Highmark, UPMC extend relationship
Hospitals and insurers never have an easy time negotiating contracts, but the level of brinkmanship in Pittsburgh between Highmark Inc. and the University of Pittsburgh Medical Center was unusual by any measure.
Hospitals and insurers never have an easy time negotiating contracts, but the level of brinkmanship in Pittsburgh between Highmark Inc. and the University of Pittsburgh Medical Center was unusual by any measure.
In a bid to compete if it failed to get a contract with UPMC, which has more than 20 hospitals and its own health insurance company, Highmark even went as far as buying the financially ailing West Penn Allegheny Health System in a deal valued at up to $475 million when it was announced last year.
The high stakes for health care in Western Pennsylvania led to the involvement of Gov. Corbett, who announced Wednesday that the two sides had agreed to extend their relationship though the end of 2014. It had been set to expire in June 2013.

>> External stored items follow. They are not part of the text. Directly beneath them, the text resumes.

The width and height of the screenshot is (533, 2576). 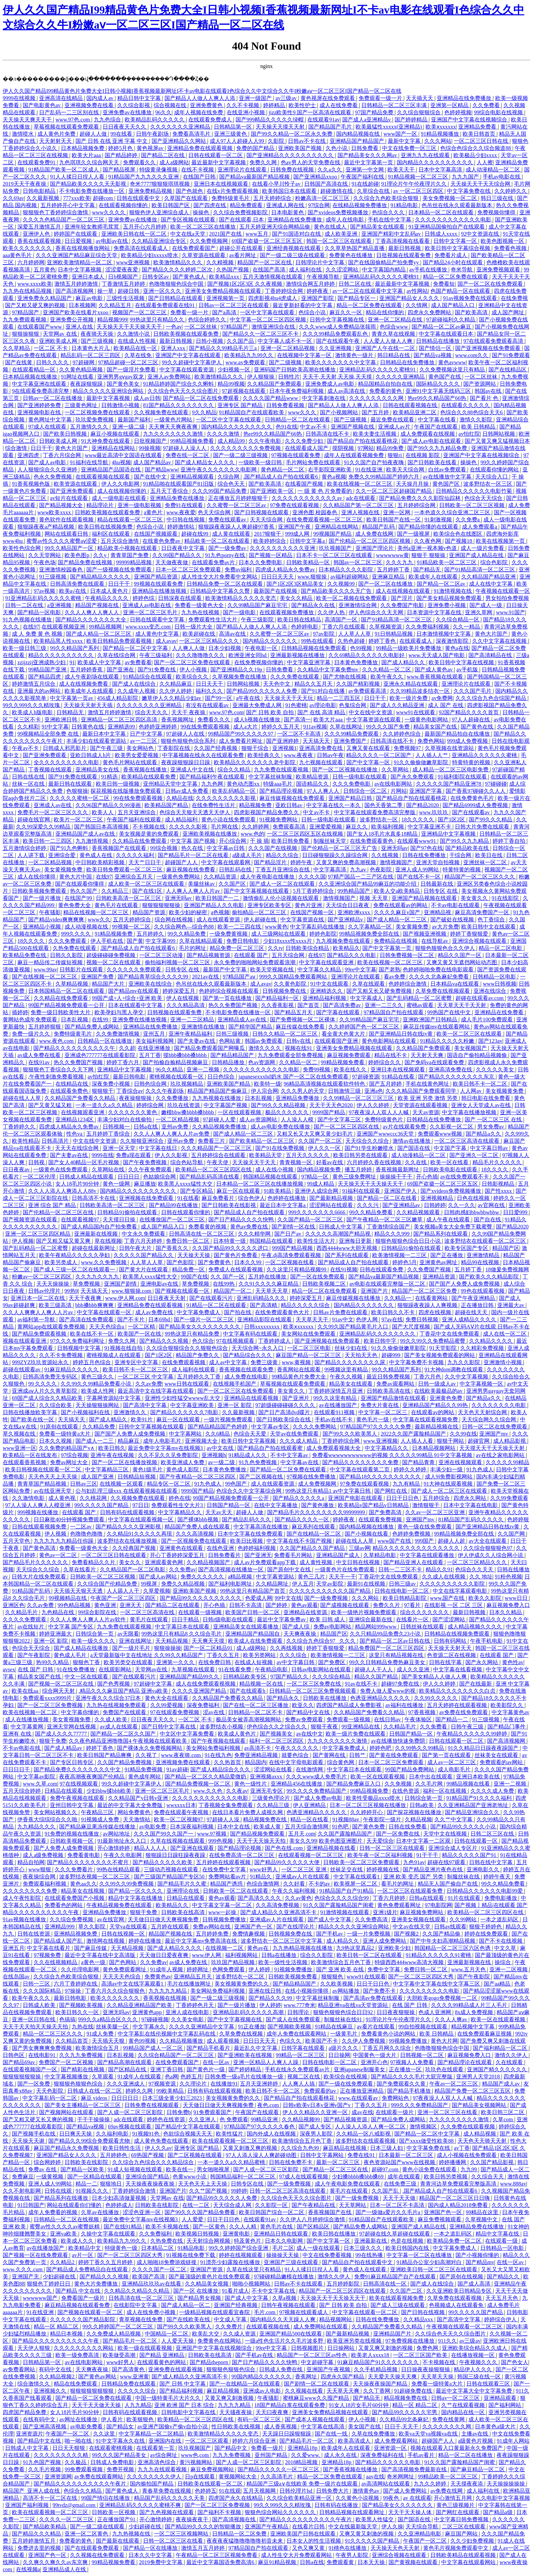 What do you see at coordinates (215, 2312) in the screenshot?
I see `一级精品视频在线观看宜春院` at bounding box center [215, 2312].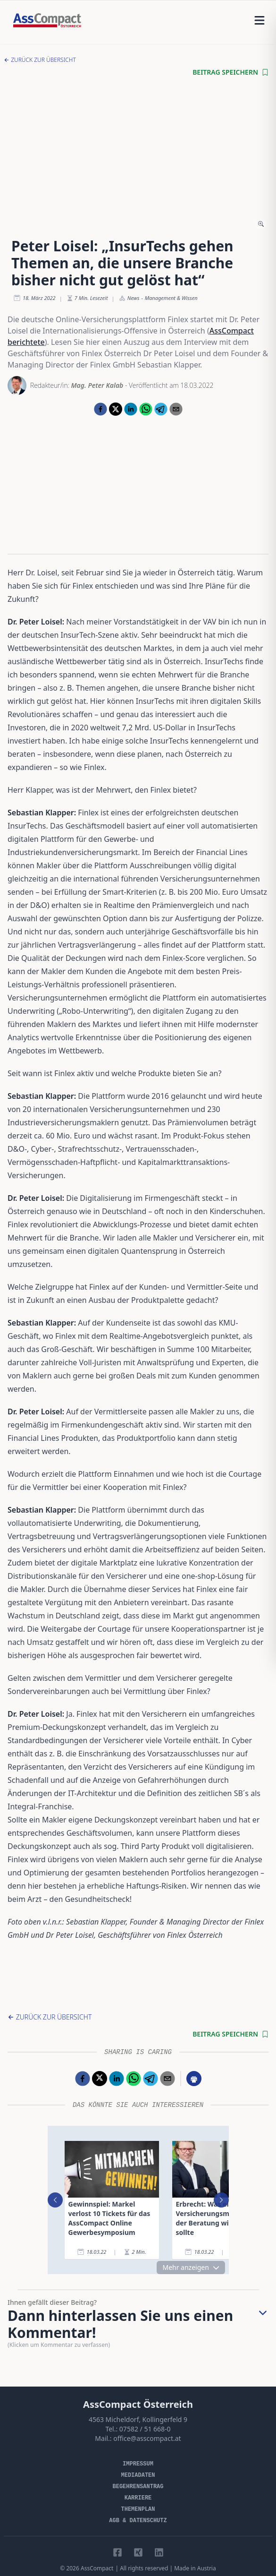 This screenshot has width=276, height=2576. Describe the element at coordinates (138, 2520) in the screenshot. I see `AGB & Datenschutz` at that location. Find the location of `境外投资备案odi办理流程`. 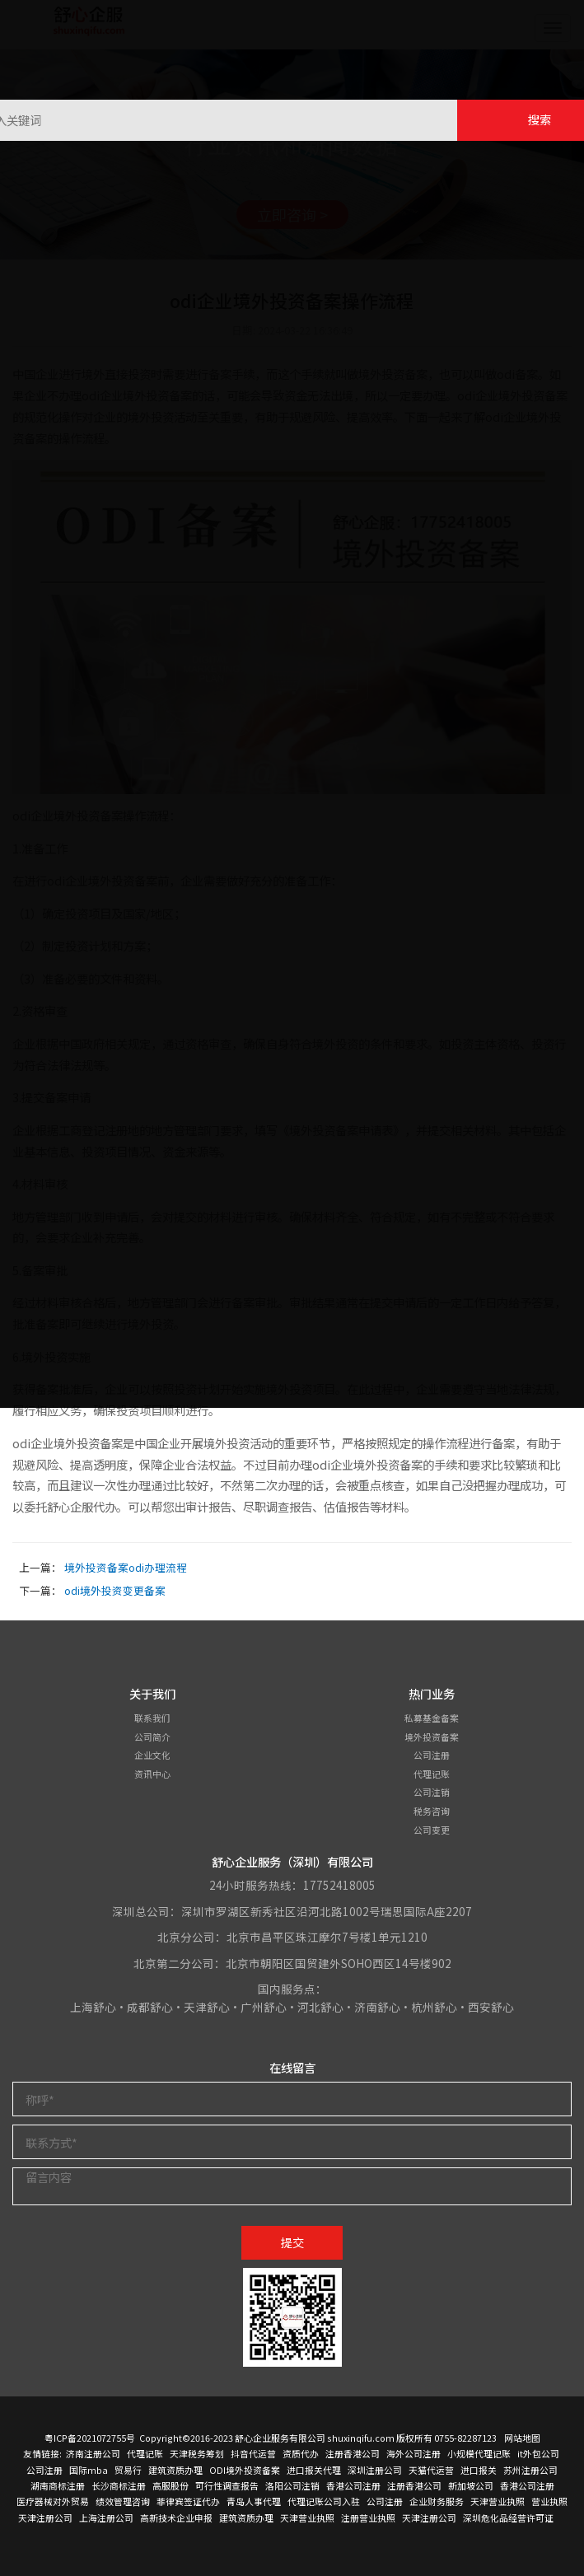

境外投资备案odi办理流程 is located at coordinates (125, 1567). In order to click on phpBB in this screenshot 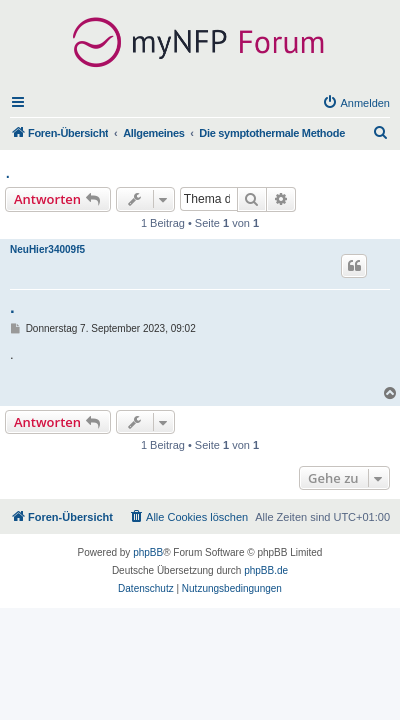, I will do `click(148, 552)`. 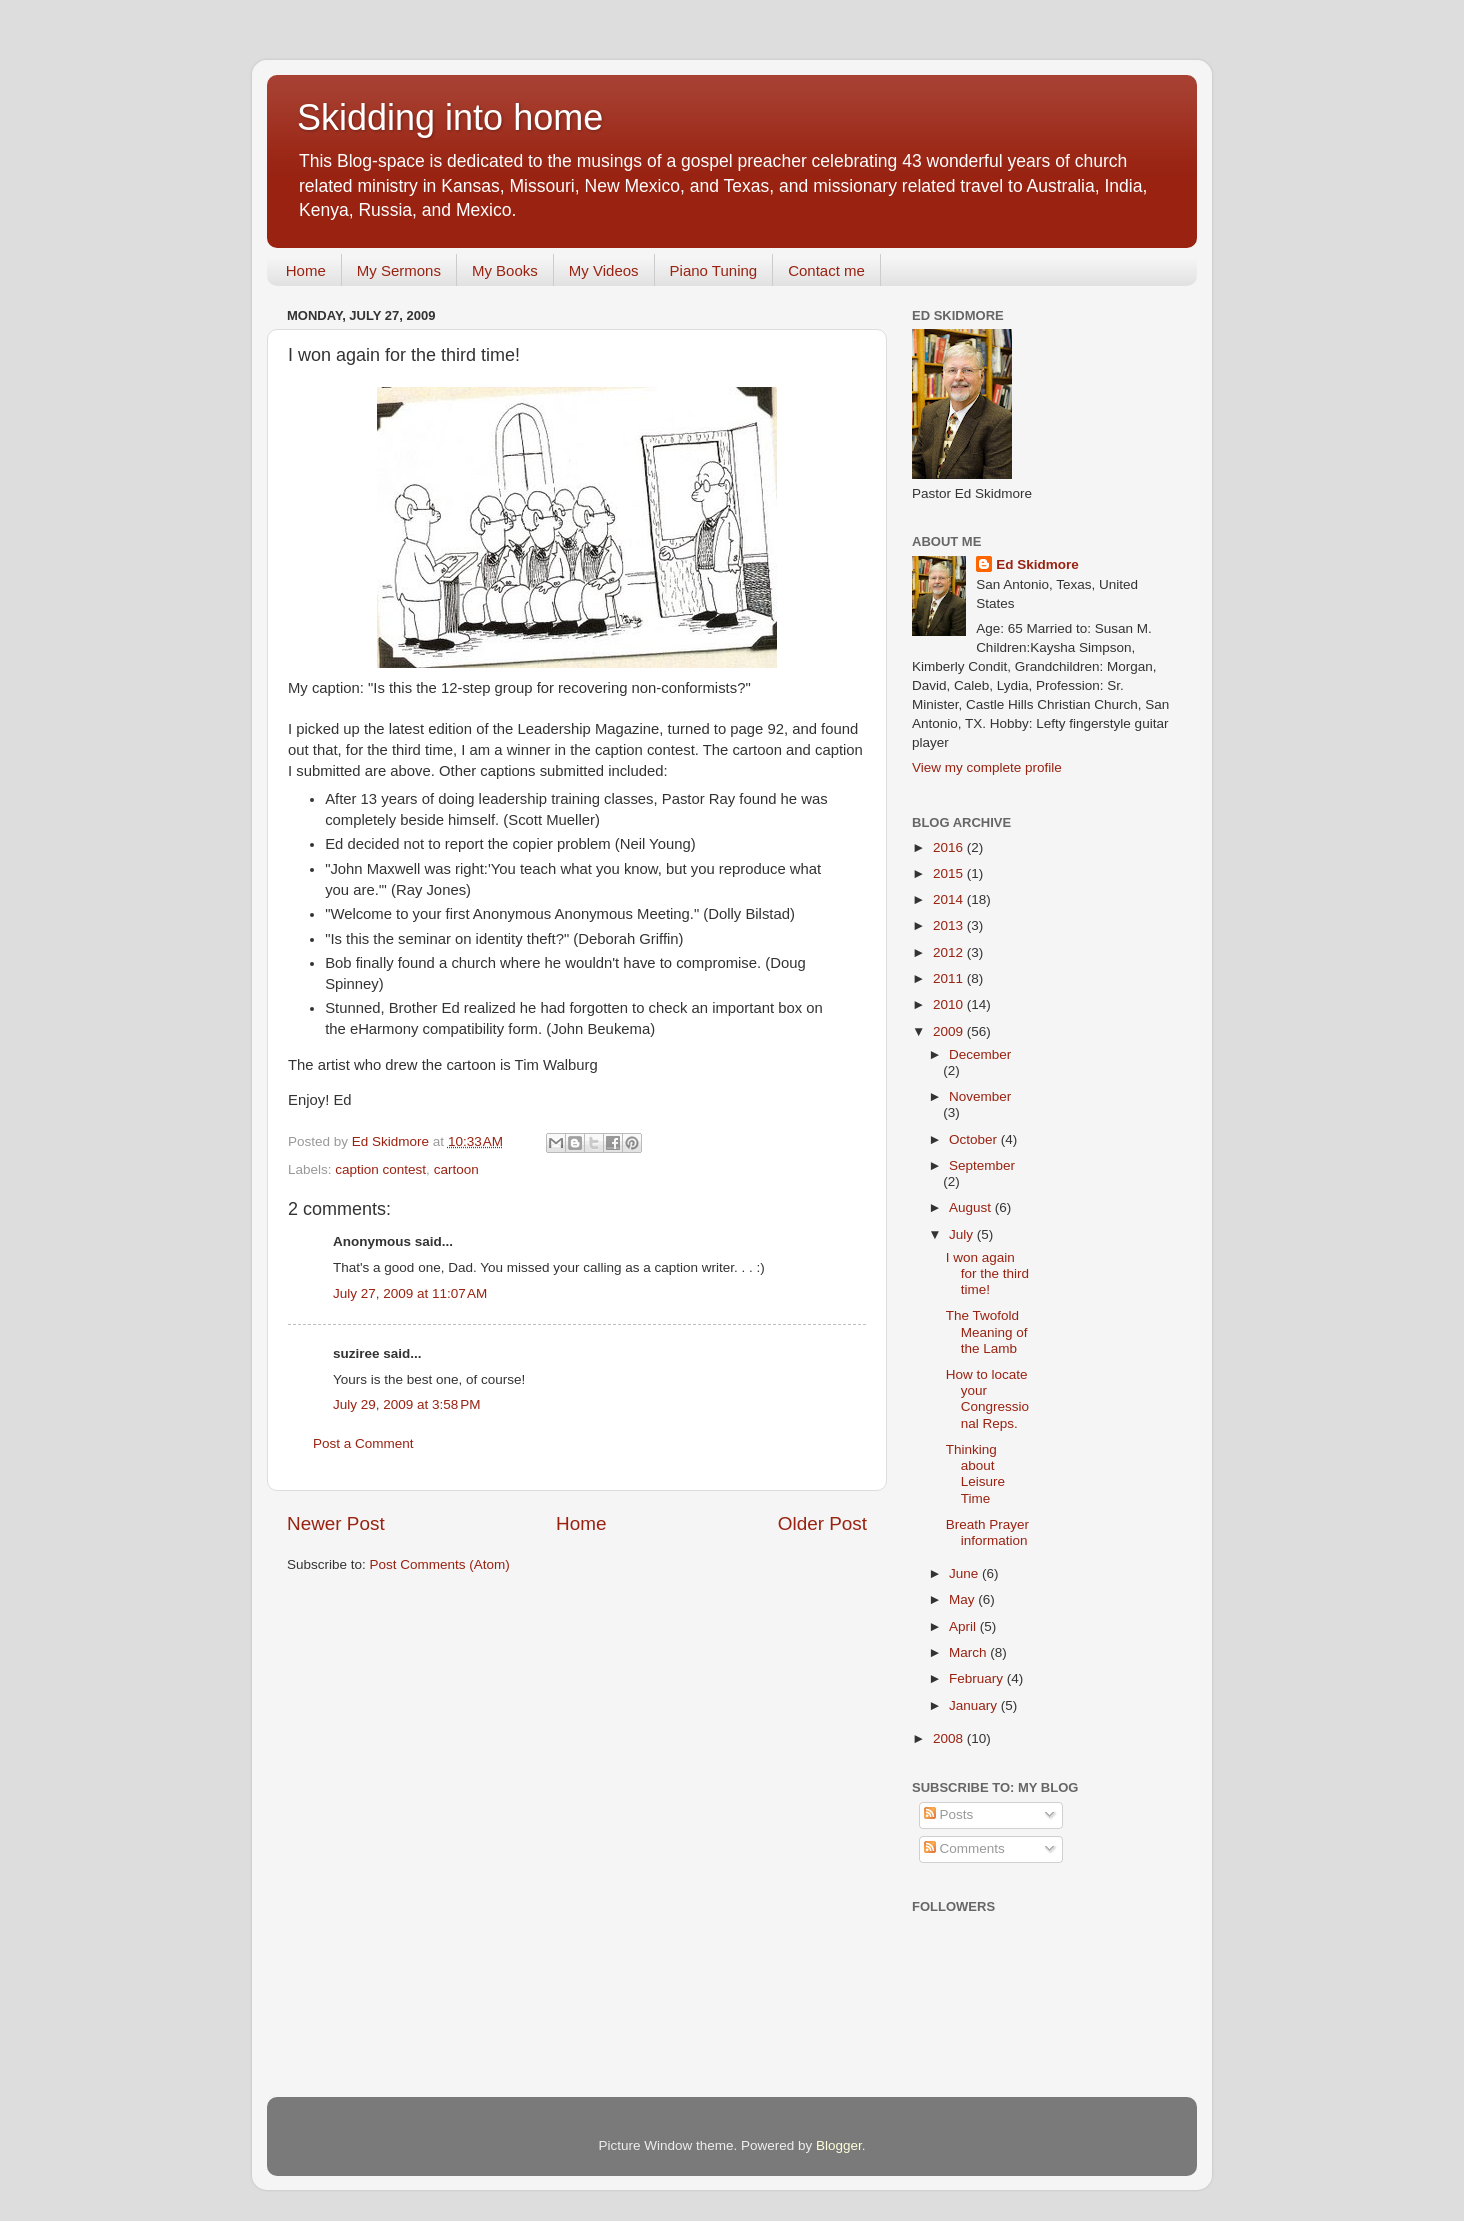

"Both UPMC and Highmark worked diligently toward this amicable resolution for the benefit of UPMC patients, Highmark subscribers, and the millions of citizens impacted by the uncertainty of their dispute," Corbett said. "I, along with the citizens of Western Pennsylvania, am pleased with this outcome."
Corbett said he was not at the negotiating table, relying instead on the mediation efforts of David F. Simon, executive vice president and chief legal officer of the Jefferson Health System in Radnor.
Before joining Jefferson, Simon was an executive at U.S. Healthcare and then Aetna. He was chair of Corbett's transition team for the Department of Insurance and cochair for the Department of Public Welfare.
The hospital market in Western Pennsylvania is much more consolidated than it is in the Philadelphia region.
UPMC's share was 58 percent in Allegheny County and 38 percent in the 10-county Southwestern Pennsylvania region for the nine months ended March 31, 2011, according to its most recent quarterly bond disclosure.
West Penn Allegheny is second-largest, with 16 percent of the market. West Penn Allegheny includes remnants of the failed Allegheny Health Education and Research Foundation, which once owned Hahnemann and other hospitals in Philadelphia.
By contrast, Jefferson, which includes Main Line Health and is the largest system in the Philadelphia region, has about 20 percent of the market in Southeastern Pennsylvania.
Terms of the Highmark-UPMC agreement were not disclosed.